I had the immeasurable pleasure of teaching at the University of Alabama this past spring in their Minerva advertising program. For those of you who don’t know, it’s a creative specialization inside their advertising program that’s designed to be an undergraduate degree + portfolio finishing school in one. The student selection process is extremely rigorous, and the talent the program churns out is absolutely top notch. If I were a portfolio school, I would be afraid. The program is run by Mark Barry, who is not only a recovering creative director himself, but a really, really, ridiculously good instructor, as well.

When Mark asked me to teach the class, he told me there are no text books, notes, or foundational documents to build the class from.
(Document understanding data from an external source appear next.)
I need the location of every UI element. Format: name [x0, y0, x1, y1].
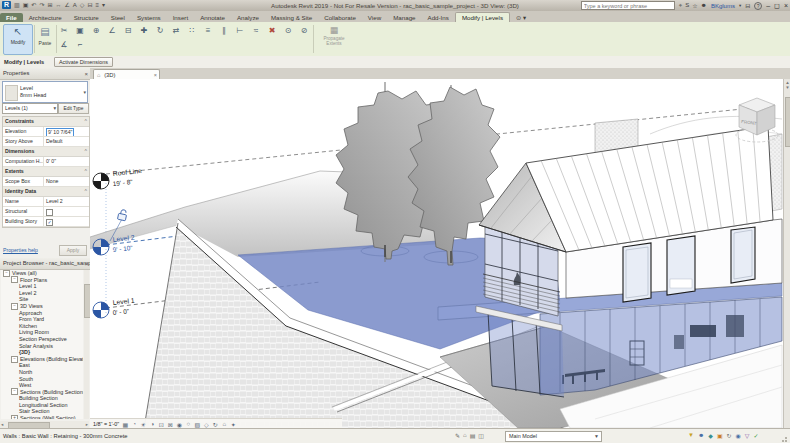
worksets-icon[interactable]: ⌂	[463, 432, 467, 439]
property-value[interactable]: 9' 10 7/64"	[43, 127, 89, 136]
tree-expander-icon[interactable]: −	[11, 356, 18, 363]
tree-item-south[interactable]: South	[1, 376, 83, 383]
user-name[interactable]: BKglums	[711, 3, 735, 9]
tree-item-from-yard[interactable]: From Yard	[1, 316, 83, 323]
tree-item-level-1[interactable]: Level 1	[1, 283, 83, 290]
select-by-face-icon[interactable]: ◉	[736, 432, 741, 439]
drag-on-selection-icon[interactable]: ▽	[745, 432, 750, 439]
cut-icon[interactable]: ✂	[58, 25, 70, 37]
properties-help-link[interactable]: Properties help	[3, 247, 38, 253]
restore-button[interactable]: ◻	[774, 2, 780, 10]
measure-icon[interactable]: ↔	[55, 1, 61, 9]
ribbon-tab-file[interactable]: File	[0, 13, 23, 22]
tree-item-east[interactable]: East	[1, 362, 83, 369]
split-icon[interactable]: ∥	[218, 25, 230, 37]
print-icon[interactable]: ⊞	[47, 1, 52, 9]
aligned-dimension-icon[interactable]: ∠	[64, 1, 69, 9]
property-value[interactable]: Default	[43, 137, 89, 146]
filter-icon[interactable]: ▼	[688, 432, 694, 439]
project-browser-close-icon[interactable]: ×	[84, 259, 88, 270]
scale-button[interactable]: 1/8" = 1'-0"	[93, 421, 119, 427]
undo-icon[interactable]: ↶	[31, 1, 36, 9]
trim-icon[interactable]: ⊢	[234, 25, 246, 37]
tree-item-sections-building-sections[interactable]: −Sections (Building Sections)	[1, 389, 83, 396]
tree-expander-icon[interactable]: −	[3, 270, 10, 277]
tree-item-building-section[interactable]: Building Section	[1, 395, 83, 402]
property-value[interactable]: ✓	[43, 217, 89, 226]
rotate-icon[interactable]: ↻	[154, 25, 166, 37]
user-dropdown-icon[interactable]: ▾	[739, 3, 741, 8]
active-only-icon[interactable]: ◫	[478, 432, 484, 439]
locked-3d-view-icon[interactable]: ◉	[175, 421, 183, 428]
ribbon-tab-modify-levels[interactable]: Modify | Levels	[455, 12, 510, 22]
default-3d-view-icon[interactable]: ◇	[80, 1, 85, 9]
value-edit-field[interactable]: 9' 10 7/64"	[46, 128, 74, 137]
properties-close-icon[interactable]: ×	[84, 69, 88, 80]
text-icon[interactable]: A	[73, 1, 77, 9]
canvas-vertical-scrollbar[interactable]: ▲ ▼	[783, 79, 790, 428]
edit-type-button[interactable]: Edit Type	[58, 103, 89, 114]
tree-expander-icon[interactable]: −	[11, 276, 18, 283]
tree-item-3d-views[interactable]: −3D Views	[1, 303, 83, 310]
shadows-icon[interactable]: ◑	[148, 421, 156, 428]
reveal-hidden-elements-icon[interactable]: ▧	[193, 421, 201, 428]
property-section-extents[interactable]: Extents^	[3, 167, 89, 177]
checkbox-structural[interactable]	[46, 209, 53, 216]
property-section-identity-data[interactable]: Identity Data^	[3, 187, 89, 197]
property-section-constraints[interactable]: Constraints^	[3, 117, 89, 127]
cut-geometry-icon[interactable]: ⊟	[122, 25, 134, 37]
type-selector[interactable]: Level 8mm Head ▾	[2, 81, 88, 103]
ribbon-tab-systems[interactable]: Systems	[131, 13, 167, 22]
property-value[interactable]: 0' 0"	[43, 157, 89, 166]
browser-vertical-scrollbar[interactable]	[84, 270, 89, 419]
array-icon[interactable]: ∷	[186, 25, 198, 37]
detail-level-icon[interactable]: ▦	[121, 421, 129, 428]
unpin-icon[interactable]: ⊘	[298, 25, 310, 37]
propagate-extents-button[interactable]: ▦ Propagate Extents	[316, 24, 352, 53]
ribbon-tab-add-ins[interactable]: Add-Ins	[422, 13, 455, 22]
favorites-icon[interactable]: ☆	[692, 2, 697, 9]
ribbon-tab-view[interactable]: View	[362, 13, 387, 22]
tree-item-floor-plans[interactable]: −Floor Plans	[1, 277, 83, 284]
help-search-input[interactable]	[581, 1, 675, 10]
crop-view-icon[interactable]: ⊡	[157, 421, 165, 428]
design-options-icon[interactable]: ▤	[470, 432, 476, 439]
redo-icon[interactable]: ↷	[39, 1, 44, 9]
scrollbar-thumb[interactable]	[785, 97, 790, 147]
editing-requests-icon[interactable]: ☻	[698, 432, 704, 439]
tree-item-kitchen[interactable]: Kitchen	[1, 323, 83, 330]
worksharing-display-icon[interactable]: ◇	[202, 421, 210, 428]
editable-only-icon[interactable]: ✎	[455, 432, 460, 439]
minimize-button[interactable]: –	[766, 2, 770, 9]
revit-logo-icon[interactable]: R	[2, 1, 11, 9]
resize-grip[interactable]	[781, 435, 789, 443]
checkbox-building-story[interactable]: ✓	[46, 219, 53, 226]
temporary-view-properties-icon[interactable]: ↻	[211, 421, 219, 428]
section-icon[interactable]: ⊟	[87, 1, 92, 9]
copy-icon[interactable]: ▣	[74, 25, 86, 37]
tree-item-north[interactable]: North	[1, 369, 83, 376]
user-avatar-icon[interactable]: ☻	[701, 2, 707, 9]
activate-dimensions-button[interactable]: Activate Dimensions	[54, 57, 113, 67]
select-links-icon[interactable]: ◆	[708, 432, 713, 439]
collapse-icon[interactable]: ^	[85, 187, 87, 196]
ribbon-tab-insert[interactable]: Insert	[167, 13, 194, 22]
tree-item-solar-analysis[interactable]: Solar Analysis	[1, 343, 83, 350]
join-icon[interactable]: ⊕	[90, 25, 102, 37]
type-selector-dropdown-icon[interactable]: ▾	[83, 89, 86, 95]
scroll-left-icon[interactable]: ◂	[1, 422, 3, 427]
move-icon[interactable]: ✚	[138, 25, 150, 37]
tree-item-sections-wall-section[interactable]: +Sections (Wall Section)	[1, 415, 83, 419]
tree-item-level-2[interactable]: Level 2	[1, 290, 83, 297]
reveal-constraints-icon[interactable]: ✦	[229, 421, 237, 428]
paste-button[interactable]: ▤ Paste	[36, 24, 54, 53]
offset-icon[interactable]: ≈	[250, 25, 262, 37]
tree-expander-icon[interactable]: −	[11, 303, 18, 310]
cope-icon[interactable]: ∠	[106, 25, 118, 37]
close-button[interactable]: ×	[784, 2, 788, 9]
visual-style-icon[interactable]: ◔	[130, 421, 138, 428]
scale-icon[interactable]: ⌐	[74, 39, 86, 51]
save-icon[interactable]: ▣	[23, 1, 29, 9]
tree-item-longitudinal-section[interactable]: Longitudinal Section	[1, 402, 83, 409]
collapse-icon[interactable]: ^	[85, 167, 87, 176]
Just a syllabus and a dream. His brief to me was short and to the point. He said, “These kids have already taken basic concepting so they’re aware of how to build an idea out. You just have to teach them how to be better writers.” Sounds simple enough, right? All I had to do was encapsulate the last 20 years of my life into 4 hours a week for 12 weeks.

This triggered in me some hella-deep reflection. I spent a couple hours brainstorming all the things I’d ever been taught by creative directors, strategists, account leaders, and writers. Then I had to remember all the basics that I was taught at the very beginning – construction, syntax, emphasis, punctuation, word choice, etc. Next, all I had to do was condense it down into bite-sized chunks to teach. So how’d I do? I started my first class with a 90-slide deck to illustrate what we would be covering during the semester and what makes a good writer. I had a glorious lecture prepared, and I was ready.

Yeah.

It bombed.

The material was good, but that’s not how you teach creatives. So I went back to the drawing board and realized that I had to be way more tactical and functional than philosophical. So I went back to the basic 4 questions that every strategy needs to answer: who, what, how, and why. The best teaching I ever got in this business was always directed at those four questions, in one way or another. And in my own self-discovery process, I reminded myself of the simple truth that the copy of any creative element should always be the purest expression of the strategy, no matter if it’s stated or implied.

Even though copy is the class, a great writer has to be able to hold the strategy firmly in his/her mind. You have to grasp it, otherwise you’re just creating ad copy. And that’s not the point. The point is to be strategic in every decision you make. So I admitted defeat, re-assessed my audience, built out a plan, and went forward.

My approach? Teach them two very simple concepts, deeply interwoven together: how to break down a problem and how to consistently construct good copy. The latter is all the fun stuff, the former is all strategy thinking.

But this all has nothing to do with my teaching abilities, and it has everything to do with some blocking and tackling of creative that may seem obvious to some, but felt like epiphanies to me. It’s a fact that I’ve always taken for granted as a strategist because I grew up as a writer. It’s why I used to get frustrated with writers who just tried to write ad school headlines all the time. And it’s why the thing I pick on strategists the most about is their writing abilities. Because the thing that makes great copy? Great strategy. And the thing that makes great strategy? Great copy.

Because a strategy without the execution to put it into practice is meaningless.

Any copywriter worth hiring has to know and simplify the strategy, in everything.